### Provided records
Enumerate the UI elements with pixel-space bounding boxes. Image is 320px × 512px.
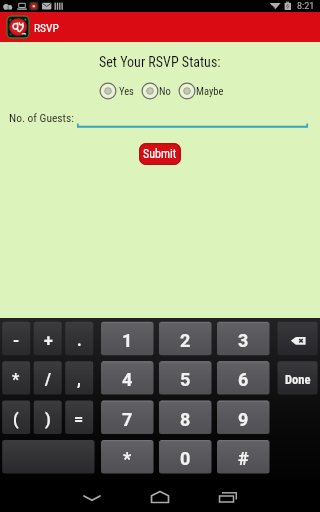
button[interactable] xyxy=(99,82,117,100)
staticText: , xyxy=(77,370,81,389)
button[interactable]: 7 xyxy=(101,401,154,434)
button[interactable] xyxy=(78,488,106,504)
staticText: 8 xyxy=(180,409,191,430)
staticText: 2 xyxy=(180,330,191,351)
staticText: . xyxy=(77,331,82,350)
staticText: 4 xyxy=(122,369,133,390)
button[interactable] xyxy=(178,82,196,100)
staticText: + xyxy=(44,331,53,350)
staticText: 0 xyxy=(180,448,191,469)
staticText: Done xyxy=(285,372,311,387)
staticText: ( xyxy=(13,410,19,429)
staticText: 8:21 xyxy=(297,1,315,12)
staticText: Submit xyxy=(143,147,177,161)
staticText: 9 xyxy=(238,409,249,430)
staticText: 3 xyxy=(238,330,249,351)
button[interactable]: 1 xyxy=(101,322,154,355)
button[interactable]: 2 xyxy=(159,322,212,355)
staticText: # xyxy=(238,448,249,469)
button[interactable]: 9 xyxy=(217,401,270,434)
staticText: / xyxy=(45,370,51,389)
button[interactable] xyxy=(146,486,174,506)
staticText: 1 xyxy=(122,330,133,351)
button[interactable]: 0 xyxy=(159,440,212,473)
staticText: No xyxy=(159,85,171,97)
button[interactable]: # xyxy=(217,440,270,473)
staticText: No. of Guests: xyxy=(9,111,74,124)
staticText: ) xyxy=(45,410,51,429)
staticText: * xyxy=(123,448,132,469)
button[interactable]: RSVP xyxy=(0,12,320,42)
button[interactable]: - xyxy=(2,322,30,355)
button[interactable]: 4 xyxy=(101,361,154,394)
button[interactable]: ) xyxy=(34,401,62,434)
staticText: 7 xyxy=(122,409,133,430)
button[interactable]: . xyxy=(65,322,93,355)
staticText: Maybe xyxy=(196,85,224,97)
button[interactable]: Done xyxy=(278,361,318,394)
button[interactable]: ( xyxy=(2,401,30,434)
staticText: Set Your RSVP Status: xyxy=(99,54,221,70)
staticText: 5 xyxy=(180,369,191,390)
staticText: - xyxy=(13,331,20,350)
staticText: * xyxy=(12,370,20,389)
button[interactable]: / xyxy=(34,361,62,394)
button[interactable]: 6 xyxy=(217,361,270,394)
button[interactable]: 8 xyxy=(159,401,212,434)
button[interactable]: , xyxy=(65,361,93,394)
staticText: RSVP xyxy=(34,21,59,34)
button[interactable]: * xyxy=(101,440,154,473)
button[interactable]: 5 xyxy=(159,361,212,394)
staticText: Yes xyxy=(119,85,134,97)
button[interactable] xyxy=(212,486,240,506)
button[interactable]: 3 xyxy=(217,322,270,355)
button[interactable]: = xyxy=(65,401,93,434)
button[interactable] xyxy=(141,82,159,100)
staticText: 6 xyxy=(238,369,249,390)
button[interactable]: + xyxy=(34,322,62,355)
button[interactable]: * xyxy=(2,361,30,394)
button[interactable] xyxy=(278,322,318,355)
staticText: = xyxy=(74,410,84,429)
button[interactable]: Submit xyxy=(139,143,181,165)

### Exercise brief
Lines from the entries that contain the word "RSVP" are what the answer must hold.

### Response
button[interactable]: RSVP xyxy=(0,12,320,42)
staticText: Set Your RSVP Status: xyxy=(99,54,221,70)
staticText: RSVP xyxy=(34,21,59,34)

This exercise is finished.